Aim of the exercise ->
Both the line with "area and navigating to Support > ..." and the line with "placed in Rows, forming" in the records below must appear in the output, along with every line between them, exactly and with nothing added.
+++ Material for this task +++
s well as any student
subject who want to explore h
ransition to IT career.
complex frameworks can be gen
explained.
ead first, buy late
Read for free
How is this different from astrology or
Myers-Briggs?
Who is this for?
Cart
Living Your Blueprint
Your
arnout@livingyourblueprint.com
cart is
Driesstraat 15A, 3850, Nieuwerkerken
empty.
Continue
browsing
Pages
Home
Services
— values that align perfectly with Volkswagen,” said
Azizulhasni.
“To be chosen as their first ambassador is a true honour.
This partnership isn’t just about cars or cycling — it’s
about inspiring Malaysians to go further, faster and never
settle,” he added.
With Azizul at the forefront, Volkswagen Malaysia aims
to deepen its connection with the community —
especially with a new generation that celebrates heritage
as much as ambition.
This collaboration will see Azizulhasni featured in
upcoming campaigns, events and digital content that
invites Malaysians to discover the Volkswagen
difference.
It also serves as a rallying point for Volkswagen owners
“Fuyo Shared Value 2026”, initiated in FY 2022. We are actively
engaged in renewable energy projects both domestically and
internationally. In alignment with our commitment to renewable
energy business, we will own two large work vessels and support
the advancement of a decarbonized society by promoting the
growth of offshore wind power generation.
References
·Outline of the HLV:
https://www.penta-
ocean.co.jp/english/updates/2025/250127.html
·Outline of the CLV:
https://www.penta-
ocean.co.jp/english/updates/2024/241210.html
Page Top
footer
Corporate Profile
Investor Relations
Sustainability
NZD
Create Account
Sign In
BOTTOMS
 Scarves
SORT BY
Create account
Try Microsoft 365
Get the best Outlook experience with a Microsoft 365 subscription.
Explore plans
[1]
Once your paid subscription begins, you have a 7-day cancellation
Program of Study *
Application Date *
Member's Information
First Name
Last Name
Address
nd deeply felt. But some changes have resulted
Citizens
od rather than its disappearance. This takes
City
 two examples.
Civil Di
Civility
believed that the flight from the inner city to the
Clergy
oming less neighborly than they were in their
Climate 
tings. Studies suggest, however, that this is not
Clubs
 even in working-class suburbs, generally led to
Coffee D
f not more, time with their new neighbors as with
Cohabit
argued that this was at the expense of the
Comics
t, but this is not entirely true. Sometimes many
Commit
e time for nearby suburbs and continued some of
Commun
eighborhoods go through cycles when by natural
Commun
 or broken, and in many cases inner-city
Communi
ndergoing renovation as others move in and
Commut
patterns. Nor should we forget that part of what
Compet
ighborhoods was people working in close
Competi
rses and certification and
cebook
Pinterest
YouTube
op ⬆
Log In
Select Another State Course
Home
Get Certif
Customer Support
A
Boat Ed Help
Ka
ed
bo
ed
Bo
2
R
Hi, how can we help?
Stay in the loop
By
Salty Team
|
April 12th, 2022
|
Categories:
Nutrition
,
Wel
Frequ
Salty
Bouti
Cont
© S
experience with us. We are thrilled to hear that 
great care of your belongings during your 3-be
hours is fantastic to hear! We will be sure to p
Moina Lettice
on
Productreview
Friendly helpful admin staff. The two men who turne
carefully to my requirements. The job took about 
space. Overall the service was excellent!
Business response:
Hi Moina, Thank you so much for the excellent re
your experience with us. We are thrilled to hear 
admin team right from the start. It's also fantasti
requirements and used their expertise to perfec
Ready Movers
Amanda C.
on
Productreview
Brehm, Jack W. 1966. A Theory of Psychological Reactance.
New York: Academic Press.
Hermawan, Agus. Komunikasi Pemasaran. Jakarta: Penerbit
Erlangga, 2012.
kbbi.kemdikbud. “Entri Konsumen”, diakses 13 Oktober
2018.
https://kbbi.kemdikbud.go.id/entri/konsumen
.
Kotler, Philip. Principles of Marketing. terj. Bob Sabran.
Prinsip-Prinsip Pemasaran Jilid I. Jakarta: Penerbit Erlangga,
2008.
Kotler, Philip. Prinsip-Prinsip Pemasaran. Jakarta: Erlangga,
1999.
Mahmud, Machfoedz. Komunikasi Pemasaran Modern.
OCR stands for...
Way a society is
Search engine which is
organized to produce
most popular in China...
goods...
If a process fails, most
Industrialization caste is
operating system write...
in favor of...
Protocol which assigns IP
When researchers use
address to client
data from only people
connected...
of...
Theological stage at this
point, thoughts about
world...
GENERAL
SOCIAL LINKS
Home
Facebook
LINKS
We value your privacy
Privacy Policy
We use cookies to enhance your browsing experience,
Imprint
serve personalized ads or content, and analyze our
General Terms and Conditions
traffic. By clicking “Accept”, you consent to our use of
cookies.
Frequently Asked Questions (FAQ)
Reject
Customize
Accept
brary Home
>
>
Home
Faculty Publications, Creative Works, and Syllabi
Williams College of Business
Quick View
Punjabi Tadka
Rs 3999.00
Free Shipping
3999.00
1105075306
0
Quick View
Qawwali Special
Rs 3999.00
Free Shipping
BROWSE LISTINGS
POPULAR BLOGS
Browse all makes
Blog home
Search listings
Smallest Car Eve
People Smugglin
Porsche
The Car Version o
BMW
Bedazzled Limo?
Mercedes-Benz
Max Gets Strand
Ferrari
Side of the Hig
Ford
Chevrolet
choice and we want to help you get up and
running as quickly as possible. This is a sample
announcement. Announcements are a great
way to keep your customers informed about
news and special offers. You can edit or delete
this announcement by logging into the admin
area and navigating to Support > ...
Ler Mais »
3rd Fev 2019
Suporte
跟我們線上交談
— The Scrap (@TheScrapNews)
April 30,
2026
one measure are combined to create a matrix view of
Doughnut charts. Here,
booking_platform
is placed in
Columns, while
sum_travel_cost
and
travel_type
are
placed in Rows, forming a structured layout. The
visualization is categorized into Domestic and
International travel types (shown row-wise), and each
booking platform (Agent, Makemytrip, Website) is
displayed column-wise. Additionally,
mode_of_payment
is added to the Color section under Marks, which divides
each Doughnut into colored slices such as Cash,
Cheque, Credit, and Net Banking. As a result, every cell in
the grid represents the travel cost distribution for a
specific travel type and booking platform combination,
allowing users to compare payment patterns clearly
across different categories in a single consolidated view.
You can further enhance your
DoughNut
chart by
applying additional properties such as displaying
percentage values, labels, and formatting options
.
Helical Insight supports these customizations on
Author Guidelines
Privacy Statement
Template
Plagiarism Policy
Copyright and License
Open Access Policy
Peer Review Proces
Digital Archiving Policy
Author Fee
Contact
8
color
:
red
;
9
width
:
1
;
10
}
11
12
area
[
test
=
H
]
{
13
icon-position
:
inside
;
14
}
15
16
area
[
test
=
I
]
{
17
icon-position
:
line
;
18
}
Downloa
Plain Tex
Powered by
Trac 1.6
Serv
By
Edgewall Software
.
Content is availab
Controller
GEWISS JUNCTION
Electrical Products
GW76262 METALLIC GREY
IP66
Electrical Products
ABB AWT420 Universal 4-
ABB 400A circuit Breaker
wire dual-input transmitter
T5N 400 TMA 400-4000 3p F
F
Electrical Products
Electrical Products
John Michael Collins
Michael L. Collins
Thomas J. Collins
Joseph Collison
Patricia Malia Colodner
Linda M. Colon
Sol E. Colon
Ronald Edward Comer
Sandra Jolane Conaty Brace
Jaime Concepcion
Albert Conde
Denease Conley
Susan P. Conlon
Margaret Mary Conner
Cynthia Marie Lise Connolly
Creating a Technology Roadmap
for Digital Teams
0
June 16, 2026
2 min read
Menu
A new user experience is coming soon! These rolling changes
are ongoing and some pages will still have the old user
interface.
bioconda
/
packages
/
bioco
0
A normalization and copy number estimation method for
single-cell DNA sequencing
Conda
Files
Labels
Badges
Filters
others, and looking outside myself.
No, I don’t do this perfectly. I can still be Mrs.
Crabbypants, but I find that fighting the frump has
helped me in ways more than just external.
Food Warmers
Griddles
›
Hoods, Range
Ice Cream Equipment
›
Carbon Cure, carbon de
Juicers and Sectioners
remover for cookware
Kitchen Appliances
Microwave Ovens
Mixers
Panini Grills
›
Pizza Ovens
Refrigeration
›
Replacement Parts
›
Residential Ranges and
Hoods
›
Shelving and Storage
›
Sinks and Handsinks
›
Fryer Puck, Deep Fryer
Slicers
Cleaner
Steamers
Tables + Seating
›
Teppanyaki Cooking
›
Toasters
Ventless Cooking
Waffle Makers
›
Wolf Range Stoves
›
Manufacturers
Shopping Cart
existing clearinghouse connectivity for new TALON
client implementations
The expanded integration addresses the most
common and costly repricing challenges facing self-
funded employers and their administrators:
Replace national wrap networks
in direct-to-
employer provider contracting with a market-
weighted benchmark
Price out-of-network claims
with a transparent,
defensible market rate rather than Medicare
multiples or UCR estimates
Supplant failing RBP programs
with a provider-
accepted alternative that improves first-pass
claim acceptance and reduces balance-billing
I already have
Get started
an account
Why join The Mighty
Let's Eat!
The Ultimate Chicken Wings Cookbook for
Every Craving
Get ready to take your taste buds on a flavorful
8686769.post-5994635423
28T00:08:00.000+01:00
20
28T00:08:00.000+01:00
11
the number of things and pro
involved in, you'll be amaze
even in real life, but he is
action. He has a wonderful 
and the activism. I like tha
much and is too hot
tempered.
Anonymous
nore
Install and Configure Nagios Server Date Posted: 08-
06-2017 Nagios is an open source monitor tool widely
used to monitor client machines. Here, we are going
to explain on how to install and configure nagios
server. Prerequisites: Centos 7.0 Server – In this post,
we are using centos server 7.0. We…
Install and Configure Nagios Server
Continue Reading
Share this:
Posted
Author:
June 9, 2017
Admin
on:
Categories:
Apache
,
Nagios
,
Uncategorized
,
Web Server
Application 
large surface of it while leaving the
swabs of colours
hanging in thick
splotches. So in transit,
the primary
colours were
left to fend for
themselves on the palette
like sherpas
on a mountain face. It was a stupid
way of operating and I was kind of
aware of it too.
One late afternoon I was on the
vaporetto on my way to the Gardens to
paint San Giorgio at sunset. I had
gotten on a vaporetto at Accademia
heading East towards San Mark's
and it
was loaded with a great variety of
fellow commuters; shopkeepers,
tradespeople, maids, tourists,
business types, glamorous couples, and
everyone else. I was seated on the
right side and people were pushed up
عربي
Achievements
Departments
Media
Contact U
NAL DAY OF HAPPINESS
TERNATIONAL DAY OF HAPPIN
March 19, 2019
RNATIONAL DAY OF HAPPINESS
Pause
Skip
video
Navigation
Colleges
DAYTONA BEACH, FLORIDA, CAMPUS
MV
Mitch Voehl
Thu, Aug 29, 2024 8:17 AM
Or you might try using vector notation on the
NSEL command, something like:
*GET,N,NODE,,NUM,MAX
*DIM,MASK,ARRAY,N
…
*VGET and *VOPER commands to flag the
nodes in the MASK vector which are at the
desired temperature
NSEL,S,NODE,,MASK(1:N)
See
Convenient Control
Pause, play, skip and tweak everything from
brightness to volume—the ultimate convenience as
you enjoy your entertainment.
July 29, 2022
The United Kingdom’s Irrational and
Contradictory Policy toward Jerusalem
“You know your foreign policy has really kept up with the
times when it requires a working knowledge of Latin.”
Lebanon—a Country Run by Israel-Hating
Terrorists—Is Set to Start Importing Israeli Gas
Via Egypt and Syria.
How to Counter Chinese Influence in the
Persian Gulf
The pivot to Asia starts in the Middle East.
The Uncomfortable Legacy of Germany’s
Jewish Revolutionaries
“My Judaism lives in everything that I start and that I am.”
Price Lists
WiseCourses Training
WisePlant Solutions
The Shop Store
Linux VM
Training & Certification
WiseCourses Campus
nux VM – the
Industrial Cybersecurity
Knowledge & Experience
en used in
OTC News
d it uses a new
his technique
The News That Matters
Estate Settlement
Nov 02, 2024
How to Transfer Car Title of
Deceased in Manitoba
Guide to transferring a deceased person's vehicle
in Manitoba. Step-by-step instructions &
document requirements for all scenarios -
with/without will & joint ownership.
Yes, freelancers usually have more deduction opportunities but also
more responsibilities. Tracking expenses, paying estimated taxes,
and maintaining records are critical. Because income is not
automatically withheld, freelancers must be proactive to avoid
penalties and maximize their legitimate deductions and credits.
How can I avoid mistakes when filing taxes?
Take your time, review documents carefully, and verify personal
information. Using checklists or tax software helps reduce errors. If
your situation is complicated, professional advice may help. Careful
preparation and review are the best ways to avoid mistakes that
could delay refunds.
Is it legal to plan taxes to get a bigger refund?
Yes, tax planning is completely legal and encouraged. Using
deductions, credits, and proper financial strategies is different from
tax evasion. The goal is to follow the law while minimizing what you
+++
Result for this task ->
area and navigating to Support > ...
Ler Mais »
3rd Fev 2019
Suporte
跟我們線上交談
— The Scrap (@TheScrapNews)
April 30,
2026
one measure are combined to create a matrix view of
Doughnut charts. Here,
booking_platform
is placed in
Columns, while
sum_travel_cost
and
travel_type
are
placed in Rows, forming a structured layout. The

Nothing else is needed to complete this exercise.